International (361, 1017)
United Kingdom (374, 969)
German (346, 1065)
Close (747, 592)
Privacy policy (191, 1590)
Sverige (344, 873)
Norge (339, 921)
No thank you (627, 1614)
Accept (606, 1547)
==*==
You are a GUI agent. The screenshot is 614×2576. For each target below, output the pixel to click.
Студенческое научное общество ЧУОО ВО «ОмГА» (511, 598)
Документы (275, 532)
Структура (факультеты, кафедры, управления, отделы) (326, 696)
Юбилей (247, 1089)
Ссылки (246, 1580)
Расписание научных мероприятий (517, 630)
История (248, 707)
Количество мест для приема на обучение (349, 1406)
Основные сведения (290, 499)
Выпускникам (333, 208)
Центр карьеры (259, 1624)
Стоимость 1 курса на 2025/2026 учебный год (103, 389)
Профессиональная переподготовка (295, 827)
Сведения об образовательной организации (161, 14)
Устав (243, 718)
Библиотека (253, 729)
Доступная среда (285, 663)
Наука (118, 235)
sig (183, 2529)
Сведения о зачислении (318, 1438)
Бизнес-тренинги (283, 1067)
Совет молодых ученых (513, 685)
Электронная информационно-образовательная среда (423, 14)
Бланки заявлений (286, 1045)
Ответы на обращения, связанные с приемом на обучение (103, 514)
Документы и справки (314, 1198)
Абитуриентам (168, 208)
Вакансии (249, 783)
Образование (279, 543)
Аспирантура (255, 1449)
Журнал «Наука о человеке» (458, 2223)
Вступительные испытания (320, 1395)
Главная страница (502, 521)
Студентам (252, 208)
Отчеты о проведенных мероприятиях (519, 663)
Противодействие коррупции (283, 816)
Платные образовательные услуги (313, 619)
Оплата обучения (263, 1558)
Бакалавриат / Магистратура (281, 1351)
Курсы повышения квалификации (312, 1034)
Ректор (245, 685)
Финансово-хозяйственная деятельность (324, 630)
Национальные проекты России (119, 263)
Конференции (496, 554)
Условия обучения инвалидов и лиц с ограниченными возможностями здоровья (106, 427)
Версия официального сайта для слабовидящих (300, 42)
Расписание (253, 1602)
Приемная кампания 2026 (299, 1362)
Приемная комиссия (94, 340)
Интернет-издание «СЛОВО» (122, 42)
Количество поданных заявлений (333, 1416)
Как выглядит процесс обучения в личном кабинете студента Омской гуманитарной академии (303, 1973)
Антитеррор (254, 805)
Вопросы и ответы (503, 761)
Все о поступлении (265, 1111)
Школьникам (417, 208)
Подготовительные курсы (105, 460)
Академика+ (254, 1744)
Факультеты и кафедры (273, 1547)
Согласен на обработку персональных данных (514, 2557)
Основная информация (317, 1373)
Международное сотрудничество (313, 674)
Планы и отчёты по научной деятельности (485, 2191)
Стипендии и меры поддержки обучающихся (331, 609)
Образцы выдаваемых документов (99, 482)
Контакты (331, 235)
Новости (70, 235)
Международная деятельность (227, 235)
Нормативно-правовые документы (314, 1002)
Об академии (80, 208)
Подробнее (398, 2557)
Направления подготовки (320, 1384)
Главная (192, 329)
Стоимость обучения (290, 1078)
==*==
*WHAT YOU WILL DO*
All that is wanted is the stretch of lines above from the one containing "Профессиональная переподготовка (295, 827)" through the one containing "Совет молодых ученых (513, 685)", duplicated exactly.

*TASK ANSWER*
Профессиональная переподготовка (295, 827)
Сведения об образовательной организации (161, 14)
Устав (243, 718)
Библиотека (253, 729)
Доступная среда (285, 663)
Наука (118, 235)
sig (183, 2529)
Сведения о зачислении (318, 1438)
Бизнес-тренинги (283, 1067)
Совет молодых ученых (513, 685)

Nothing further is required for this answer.